28 Kasım 2010 Pazar

'Sokakta ezan sesi duymak bir ayrıcalık'


Zaman Pazar - 21.11.2010

Sokaklarımızda dalga dalga yayılan ezan sesleri bizler için sıradan. Fakat bunu sıradan olarak algılamayan insanlar da var.Amerikan vatandaşı Abed (Abid) Bhuyan mesela. Abed, sokakta yürürken ezan sesi duyabilmeyi bir 'ayrıcalık' olarak niteliyor. O, ABD Dışişleri Bakanlığı ve Yükseköğretim Kurulu'nun (YÖK) işbirliği ile Türkiye'de de hayata geçirilen uluslararası kültürel değişim programı çerçevesinde bir süredir ülkemizde. Türk üniversitelerine gelen yaklaşık 50 Amerikalı gençten biri. Aslında Bangladeş kökenli olan Abed, Gaziantep Üniversitesi'nde İngilizce dersi veriyor. Bayram tatilini fırsat bilip çocukluğundan beri hayalini kurduğu ve 'şehirlerin şeyhi' dediği İstanbul'a gelmiş ve koşa koşa Sultanahmet Camii'ne gitmiş.

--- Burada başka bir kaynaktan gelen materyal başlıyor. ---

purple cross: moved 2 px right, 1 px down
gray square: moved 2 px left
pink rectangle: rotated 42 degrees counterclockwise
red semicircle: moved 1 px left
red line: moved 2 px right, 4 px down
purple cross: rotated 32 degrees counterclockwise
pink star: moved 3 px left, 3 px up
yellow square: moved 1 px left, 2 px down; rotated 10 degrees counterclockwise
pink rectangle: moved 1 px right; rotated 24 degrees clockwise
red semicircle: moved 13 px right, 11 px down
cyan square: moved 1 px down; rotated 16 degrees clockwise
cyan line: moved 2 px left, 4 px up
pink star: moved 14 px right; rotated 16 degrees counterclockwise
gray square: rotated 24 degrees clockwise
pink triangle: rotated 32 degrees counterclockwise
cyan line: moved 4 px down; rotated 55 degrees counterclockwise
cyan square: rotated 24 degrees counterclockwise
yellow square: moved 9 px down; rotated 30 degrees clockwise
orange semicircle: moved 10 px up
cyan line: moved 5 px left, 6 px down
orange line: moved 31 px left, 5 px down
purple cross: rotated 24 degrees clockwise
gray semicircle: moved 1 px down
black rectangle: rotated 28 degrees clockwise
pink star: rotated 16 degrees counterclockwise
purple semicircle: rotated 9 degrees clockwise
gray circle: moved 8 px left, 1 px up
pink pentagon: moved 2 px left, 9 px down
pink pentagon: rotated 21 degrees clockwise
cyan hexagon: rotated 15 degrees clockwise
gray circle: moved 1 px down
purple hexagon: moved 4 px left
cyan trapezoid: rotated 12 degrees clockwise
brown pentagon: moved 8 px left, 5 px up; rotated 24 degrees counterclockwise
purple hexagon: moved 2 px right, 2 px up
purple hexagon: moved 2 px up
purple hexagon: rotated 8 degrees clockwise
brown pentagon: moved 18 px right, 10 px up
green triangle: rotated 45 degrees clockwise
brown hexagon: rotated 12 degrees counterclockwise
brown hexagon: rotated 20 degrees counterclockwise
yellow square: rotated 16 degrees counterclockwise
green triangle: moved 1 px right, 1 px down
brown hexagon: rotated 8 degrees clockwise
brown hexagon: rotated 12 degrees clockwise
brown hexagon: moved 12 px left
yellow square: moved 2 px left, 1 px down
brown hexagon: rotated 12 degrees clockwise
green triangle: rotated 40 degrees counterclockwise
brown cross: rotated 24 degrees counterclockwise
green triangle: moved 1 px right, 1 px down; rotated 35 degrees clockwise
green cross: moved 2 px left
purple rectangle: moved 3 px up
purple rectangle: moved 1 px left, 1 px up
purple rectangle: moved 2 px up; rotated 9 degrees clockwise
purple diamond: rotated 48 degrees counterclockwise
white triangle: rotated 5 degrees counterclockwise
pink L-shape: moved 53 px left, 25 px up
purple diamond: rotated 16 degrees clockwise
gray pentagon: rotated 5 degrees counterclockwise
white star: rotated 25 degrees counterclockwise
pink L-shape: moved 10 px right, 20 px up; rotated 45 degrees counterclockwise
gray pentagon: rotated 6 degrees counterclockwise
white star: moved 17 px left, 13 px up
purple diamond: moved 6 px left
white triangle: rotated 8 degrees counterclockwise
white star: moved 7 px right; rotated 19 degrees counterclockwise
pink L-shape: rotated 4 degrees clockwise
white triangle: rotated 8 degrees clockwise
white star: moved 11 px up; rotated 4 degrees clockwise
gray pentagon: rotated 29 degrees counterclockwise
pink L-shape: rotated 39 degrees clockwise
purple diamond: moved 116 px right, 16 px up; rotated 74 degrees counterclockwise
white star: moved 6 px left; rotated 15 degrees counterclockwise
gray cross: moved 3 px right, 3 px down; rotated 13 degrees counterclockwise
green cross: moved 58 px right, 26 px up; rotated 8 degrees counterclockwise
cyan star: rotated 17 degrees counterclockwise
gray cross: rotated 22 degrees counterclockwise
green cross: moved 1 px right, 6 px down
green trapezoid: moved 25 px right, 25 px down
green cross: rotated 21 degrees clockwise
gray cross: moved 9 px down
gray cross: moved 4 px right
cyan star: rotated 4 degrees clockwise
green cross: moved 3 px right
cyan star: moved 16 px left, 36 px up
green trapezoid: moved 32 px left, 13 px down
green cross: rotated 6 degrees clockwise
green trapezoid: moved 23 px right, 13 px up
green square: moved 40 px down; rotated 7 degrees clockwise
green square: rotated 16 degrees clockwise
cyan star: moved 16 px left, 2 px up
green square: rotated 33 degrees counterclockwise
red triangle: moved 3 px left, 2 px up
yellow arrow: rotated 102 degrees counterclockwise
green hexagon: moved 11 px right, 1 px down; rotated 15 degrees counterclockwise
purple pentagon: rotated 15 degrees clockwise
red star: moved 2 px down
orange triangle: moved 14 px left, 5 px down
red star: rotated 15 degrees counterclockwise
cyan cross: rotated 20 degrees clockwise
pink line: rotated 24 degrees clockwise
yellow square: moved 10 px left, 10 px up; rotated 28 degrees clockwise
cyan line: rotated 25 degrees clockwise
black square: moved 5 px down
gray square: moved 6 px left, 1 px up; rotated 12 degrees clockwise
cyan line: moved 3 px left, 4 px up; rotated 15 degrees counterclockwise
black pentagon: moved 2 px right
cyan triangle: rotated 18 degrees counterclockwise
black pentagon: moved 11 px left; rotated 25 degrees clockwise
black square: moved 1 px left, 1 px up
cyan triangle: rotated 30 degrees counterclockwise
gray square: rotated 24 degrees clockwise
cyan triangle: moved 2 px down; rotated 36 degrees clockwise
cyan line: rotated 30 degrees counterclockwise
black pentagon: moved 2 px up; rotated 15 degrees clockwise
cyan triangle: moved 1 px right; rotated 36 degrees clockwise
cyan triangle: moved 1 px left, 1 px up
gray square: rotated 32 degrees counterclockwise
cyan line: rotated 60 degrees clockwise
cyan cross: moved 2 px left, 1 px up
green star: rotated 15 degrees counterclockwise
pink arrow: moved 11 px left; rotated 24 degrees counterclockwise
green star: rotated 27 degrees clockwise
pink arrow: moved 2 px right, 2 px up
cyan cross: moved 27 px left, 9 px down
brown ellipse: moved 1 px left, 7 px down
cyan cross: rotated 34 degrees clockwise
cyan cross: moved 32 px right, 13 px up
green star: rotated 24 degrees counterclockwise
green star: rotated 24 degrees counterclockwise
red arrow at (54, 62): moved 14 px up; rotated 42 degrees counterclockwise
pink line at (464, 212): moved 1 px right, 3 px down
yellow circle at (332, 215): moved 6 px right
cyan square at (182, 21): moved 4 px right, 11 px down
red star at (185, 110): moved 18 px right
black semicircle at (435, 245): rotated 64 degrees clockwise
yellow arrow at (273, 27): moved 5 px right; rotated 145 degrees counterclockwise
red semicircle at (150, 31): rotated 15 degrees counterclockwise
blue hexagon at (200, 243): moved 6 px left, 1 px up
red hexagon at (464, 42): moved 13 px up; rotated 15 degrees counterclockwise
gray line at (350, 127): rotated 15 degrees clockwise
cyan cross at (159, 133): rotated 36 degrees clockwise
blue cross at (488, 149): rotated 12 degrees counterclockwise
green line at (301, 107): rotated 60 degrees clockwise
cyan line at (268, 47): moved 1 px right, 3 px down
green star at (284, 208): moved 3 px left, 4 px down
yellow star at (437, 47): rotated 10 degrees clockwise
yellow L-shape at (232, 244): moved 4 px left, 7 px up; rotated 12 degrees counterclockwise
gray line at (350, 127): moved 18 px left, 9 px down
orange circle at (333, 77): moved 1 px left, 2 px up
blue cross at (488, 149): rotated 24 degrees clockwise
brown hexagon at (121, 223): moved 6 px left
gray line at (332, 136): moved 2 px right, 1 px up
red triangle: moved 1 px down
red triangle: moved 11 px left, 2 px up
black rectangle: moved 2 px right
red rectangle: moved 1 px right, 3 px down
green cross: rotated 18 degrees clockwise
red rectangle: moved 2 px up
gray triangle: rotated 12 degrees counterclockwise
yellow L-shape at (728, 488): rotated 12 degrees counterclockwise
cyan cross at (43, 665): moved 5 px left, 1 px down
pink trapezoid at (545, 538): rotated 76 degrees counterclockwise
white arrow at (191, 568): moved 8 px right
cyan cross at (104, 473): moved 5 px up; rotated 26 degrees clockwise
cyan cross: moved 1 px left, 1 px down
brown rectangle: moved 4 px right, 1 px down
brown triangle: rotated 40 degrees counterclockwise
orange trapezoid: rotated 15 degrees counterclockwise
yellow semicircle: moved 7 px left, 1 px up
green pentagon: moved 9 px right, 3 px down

Namazdan sonra sözleştiğimiz buluşmaya, âşık olduğunu söylediği camide birkaç dakika daha geçirmek için geç geldiğini itiraf ederek söze başlıyor. Gaziantep Üniversitesi'nin hazırlık sınıflarında öğrencilerle konuşma pratiği yapan Abed, öğrencilerinin en çok Amerikalı Müslümanların karşılaştığı problemleri merak ettiğini aktarıyor. Abed, "ABD'de de camiye gittiğimde ezan duyuyorum ama burada sokakta yürürken ezan sesi duymak çok farklı bir duygu. Ezan sizi camiye çağırıyor, siz de yönünüzü camiye çeviriyorsunuz. Bu bir ayrıcalık. Burada Müslüman olmak kolay." diyor. Bazı şikayetlerine rağmen Amerika'daki özgürlüğe vurgu yaparak, dünyanın diğer ülkeleri yerine bir Müslüman olarak ABD'de yaşamayı tercih ettiğinin de altını çiziyor Abed.

ABD Başkanı Barack Obama'yı, Mavi Marmara saldırısında hayatını kaybeden Amerikan vatandaşına ilgi göstermemesi nedeniyle eleştiren Abed, demokratları 'ehven-i şer' olarak niteliyor ve bundan dolayı Obama'ya destek vermeye devam edeceğini söylüyor. Abed, 11 Eylül saldırılarının yıldönümünde Amerikalı bir rahibin Kur'an yakma günü düzenlemeye girişimi konusunda da farklı bir yaklaşıma sahip: "Şer hayra döndü. Başarısız olan Kur'an yakma gününe karşı daha büyük bir kesim Kur'an alma günü düzenledi."

Amerika'nın dış politikasının kendi hayatını nasıl etkilediğine ilişkin Gaziantep'te yaşadığı ilginç bir olayı şöyle anlatıyor: "Antep'te 300'e yakın öğrencim var. Sık sık halı saha maçı yapıyoruz. Beraber yemek yiyoruz. İyi bir ilişkimiz var. Öğrencilerimle tanışırken bir gün, onlardan birinin Bağdatlı olduğunu öğrendim. Irak savaşına karşı olmama, savaş karşıtı gösterilere katılmama rağmen dürüst olmak gerekirse, onun karşısında utandım."